Non c’è dubbio che il giornalismo di inchiesta, come lo si faceva negli anni Sessanta o Settanta sia sparito. Giornalisti che hanno fatto grandi inchieste, penso a Bocca o Biagi, ad esempio, oggi, credo per ragioni essenzialmente anagrafiche, non lo fanno più, e, cosa molto più grave, non hanno trovato successori. Ci sono motivazioni non solo politiche, ma anche, come dire, ‘aziendali’ dietro questo fenomeno. Ma il discorso va ampliato. De Mauro è perfettamente nel giusto quando nota che il nostro giornalismo è, nella media, meno accurato e meno orientato al controllo scrupoloso dei fatti di certo giornalismo straniero.
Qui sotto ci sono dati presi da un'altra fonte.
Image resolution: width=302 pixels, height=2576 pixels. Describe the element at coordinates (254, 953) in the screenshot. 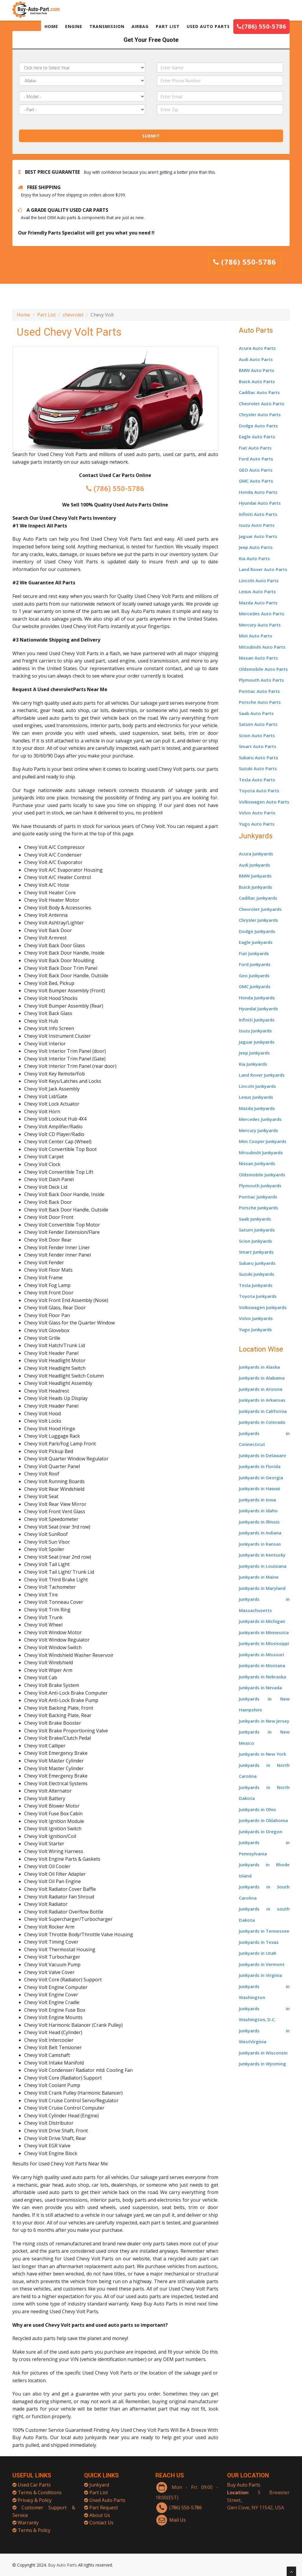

È una cosa che si può constatare facilmente leggendo quotidiani come El pais o la FAZ (Frankfurter Allgemeine Zeitung), o anche semplicemente verificando il modo in cui sono date le informazioni circa fatti o problemi che conosciamo bene dall’interno, quando essi sono trattati dai giornali. In particolare, l’informazione su ciò che avviene fuori dal nostro Paese mi sembra spesso carente, forse perché siamo un paese che tradizionalmente ha scarsa proiezione verso l’esterno: basta leggere Le Monde per sentire tutta un’altra musica. Occorre però dire che da noi la stampa quotidiana, rispetto, per esempio, alla Germania, è troppo poco diffusa e che anche i grandi giornali debbono tener conto di un lettore che magari, all’estero, legge la stampa popolare: la FAZ, ad esempio, è certo un giornale serio, ma temo che in Italia risulterebbe troppo serio. Ci sono, comunque vistose eccezioni: Alberto Ronchey, ad esempio, quando scriveva assiduamente, faceva un giornalismo di fatti e di dati, molto concreto. Si poteva dissentire dalle sue opinioni, certamente, ma dai suoi articoli si imparava sempre qualcosa. La ricchezza di documentazione e il controllo dei fatti si incontra tuttavia piuttosto in pubblicisti che non sono in senso stretto giornalisti, mentre domina un modello di un giornalismo ‘di opinione’ che vuole comunicare al lettore delle convinzioni, non metterlo nella condizione di formarsene delle proprie.
Si è sentito molto vicino a un pensatore come Jacques Derrida?
Per formazione culturale avrei dovuto essere molto lontano da Derrida, ma debbo invece dire che l’ho sempre seguito con grandissimo interesse, e non sono mai stato tra coloro che si irritavano per le (presunte) fumisterie o si ritraevano inorriditi dalle arditezze stilistiche. Ho sempre trovato straordinaria la carica autenticamente critica che sta alla base della filosofia di Derrida. La decostruzione per me è essenzialmente questo: un movimento che disloca le certezze, mostra le presupposizioni date per scontate, mette in dubbio quello che appare sicuro.